__EXERCISE GOAL__
All lines from the one containing "населення, починаючи від школярів чи студент" to the final line of the material should be retyped exactly. Nothing else belongs in the response.

-- SUPPLIED DATA follows --

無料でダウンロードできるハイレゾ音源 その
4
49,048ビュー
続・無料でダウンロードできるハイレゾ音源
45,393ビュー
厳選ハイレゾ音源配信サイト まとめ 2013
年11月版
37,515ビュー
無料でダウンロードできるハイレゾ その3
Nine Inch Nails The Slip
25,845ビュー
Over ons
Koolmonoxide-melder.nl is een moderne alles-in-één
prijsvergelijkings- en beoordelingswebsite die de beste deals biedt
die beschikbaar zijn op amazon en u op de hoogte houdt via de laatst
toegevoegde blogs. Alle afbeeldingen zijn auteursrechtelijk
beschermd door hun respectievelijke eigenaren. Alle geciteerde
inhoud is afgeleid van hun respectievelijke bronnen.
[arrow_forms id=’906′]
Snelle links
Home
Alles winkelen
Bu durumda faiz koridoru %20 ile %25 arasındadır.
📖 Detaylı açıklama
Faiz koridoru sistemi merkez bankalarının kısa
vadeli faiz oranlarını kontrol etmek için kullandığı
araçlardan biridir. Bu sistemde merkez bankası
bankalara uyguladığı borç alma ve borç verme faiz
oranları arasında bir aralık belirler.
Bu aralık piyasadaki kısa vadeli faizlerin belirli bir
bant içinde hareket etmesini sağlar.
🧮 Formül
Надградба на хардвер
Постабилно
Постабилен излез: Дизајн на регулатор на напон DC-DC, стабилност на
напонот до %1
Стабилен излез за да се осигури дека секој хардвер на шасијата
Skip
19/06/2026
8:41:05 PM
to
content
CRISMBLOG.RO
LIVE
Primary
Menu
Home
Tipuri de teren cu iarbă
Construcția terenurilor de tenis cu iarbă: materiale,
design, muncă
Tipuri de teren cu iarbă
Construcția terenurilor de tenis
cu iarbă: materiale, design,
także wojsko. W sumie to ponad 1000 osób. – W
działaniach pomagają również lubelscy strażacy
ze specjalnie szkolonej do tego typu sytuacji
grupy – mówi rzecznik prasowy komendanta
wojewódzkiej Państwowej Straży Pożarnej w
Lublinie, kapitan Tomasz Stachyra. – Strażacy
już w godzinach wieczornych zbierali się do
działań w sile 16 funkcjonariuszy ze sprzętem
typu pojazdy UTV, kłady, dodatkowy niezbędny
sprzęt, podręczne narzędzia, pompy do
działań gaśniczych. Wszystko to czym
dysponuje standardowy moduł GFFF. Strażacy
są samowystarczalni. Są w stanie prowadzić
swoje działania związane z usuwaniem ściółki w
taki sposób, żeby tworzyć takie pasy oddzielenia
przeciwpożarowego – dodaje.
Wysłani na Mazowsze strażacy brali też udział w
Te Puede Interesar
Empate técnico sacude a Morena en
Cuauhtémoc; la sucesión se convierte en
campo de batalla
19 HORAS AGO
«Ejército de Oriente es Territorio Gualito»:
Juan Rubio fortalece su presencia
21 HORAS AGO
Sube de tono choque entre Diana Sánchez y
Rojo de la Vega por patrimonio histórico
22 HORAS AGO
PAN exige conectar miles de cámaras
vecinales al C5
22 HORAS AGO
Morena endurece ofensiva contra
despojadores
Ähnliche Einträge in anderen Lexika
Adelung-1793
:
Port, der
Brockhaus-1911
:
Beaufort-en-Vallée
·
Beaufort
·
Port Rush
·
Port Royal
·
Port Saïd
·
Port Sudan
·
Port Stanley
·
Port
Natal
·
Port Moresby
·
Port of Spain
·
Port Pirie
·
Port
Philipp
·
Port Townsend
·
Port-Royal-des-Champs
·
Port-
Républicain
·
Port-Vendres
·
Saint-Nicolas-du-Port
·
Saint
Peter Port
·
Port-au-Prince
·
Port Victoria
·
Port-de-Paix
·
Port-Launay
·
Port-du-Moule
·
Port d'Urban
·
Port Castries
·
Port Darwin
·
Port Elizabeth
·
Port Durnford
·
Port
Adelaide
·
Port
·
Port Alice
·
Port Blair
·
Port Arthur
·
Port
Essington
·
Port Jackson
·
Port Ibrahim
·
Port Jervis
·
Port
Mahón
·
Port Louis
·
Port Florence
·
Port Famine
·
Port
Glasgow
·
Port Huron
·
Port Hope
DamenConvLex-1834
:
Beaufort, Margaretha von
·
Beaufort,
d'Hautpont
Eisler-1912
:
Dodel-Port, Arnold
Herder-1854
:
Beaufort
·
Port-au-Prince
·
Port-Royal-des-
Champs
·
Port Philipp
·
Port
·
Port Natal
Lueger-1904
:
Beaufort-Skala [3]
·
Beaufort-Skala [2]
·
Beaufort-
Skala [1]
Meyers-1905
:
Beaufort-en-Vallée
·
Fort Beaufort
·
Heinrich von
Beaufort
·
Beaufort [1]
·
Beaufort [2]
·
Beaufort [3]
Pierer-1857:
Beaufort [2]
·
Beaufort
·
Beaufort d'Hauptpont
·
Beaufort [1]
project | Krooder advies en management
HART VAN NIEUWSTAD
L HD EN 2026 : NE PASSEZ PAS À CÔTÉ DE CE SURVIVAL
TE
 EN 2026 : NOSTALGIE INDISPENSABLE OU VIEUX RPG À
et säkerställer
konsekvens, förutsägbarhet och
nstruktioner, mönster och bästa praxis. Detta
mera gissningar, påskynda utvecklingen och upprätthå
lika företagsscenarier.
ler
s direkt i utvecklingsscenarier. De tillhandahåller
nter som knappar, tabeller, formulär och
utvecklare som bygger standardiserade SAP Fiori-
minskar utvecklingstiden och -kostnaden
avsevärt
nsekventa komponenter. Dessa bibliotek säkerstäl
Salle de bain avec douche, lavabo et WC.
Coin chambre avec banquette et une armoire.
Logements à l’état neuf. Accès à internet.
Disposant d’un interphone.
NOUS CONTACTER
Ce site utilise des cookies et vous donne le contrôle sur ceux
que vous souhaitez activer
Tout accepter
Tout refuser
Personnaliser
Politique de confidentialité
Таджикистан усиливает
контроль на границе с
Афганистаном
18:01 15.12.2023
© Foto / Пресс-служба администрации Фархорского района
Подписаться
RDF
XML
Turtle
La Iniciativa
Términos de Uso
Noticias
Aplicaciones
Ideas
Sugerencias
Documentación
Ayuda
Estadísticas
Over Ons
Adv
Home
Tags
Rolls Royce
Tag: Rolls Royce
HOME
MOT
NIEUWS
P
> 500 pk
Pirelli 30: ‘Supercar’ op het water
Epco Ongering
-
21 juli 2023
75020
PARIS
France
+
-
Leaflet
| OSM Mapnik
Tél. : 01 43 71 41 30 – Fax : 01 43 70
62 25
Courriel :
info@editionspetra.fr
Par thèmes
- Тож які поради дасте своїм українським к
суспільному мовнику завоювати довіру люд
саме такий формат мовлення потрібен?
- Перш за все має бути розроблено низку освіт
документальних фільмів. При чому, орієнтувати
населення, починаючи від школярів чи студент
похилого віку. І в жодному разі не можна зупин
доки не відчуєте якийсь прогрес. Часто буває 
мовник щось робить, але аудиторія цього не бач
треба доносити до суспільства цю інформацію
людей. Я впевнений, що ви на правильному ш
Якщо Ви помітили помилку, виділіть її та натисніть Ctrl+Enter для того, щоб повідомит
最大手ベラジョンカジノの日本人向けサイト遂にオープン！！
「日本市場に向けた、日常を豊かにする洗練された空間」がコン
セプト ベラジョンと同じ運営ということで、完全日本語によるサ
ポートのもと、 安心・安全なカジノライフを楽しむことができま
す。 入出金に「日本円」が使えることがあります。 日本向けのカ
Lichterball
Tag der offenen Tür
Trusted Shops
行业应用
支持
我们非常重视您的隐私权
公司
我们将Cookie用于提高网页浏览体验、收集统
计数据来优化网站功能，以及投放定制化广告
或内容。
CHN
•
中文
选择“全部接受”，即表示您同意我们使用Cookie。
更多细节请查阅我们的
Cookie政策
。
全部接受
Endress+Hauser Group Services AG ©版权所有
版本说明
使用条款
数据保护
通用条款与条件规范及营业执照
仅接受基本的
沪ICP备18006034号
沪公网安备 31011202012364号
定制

-- SUPPLIED DATA concluded --

__REPLY__
населення, починаючи від школярів чи студент
похилого віку. І в жодному разі не можна зупин
доки не відчуєте якийсь прогрес. Часто буває 
мовник щось робить, але аудиторія цього не бач
треба доносити до суспільства цю інформацію
людей. Я впевнений, що ви на правильному ш
Якщо Ви помітили помилку, виділіть її та натисніть Ctrl+Enter для того, щоб повідомит
最大手ベラジョンカジノの日本人向けサイト遂にオープン！！
「日本市場に向けた、日常を豊かにする洗練された空間」がコン
セプト ベラジョンと同じ運営ということで、完全日本語によるサ
ポートのもと、 安心・安全なカジノライフを楽しむことができま
す。 入出金に「日本円」が使えることがあります。 日本向けのカ
Lichterball
Tag der offenen Tür
Trusted Shops
行业应用
支持
我们非常重视您的隐私权
公司
我们将Cookie用于提高网页浏览体验、收集统
计数据来优化网站功能，以及投放定制化广告
或内容。
CHN
•
中文
选择“全部接受”，即表示您同意我们使用Cookie。
更多细节请查阅我们的
Cookie政策
。
全部接受
Endress+Hauser Group Services AG ©版权所有
版本说明
使用条款
数据保护
通用条款与条件规范及营业执照
仅接受基本的
沪ICP备18006034号
沪公网安备 31011202012364号
定制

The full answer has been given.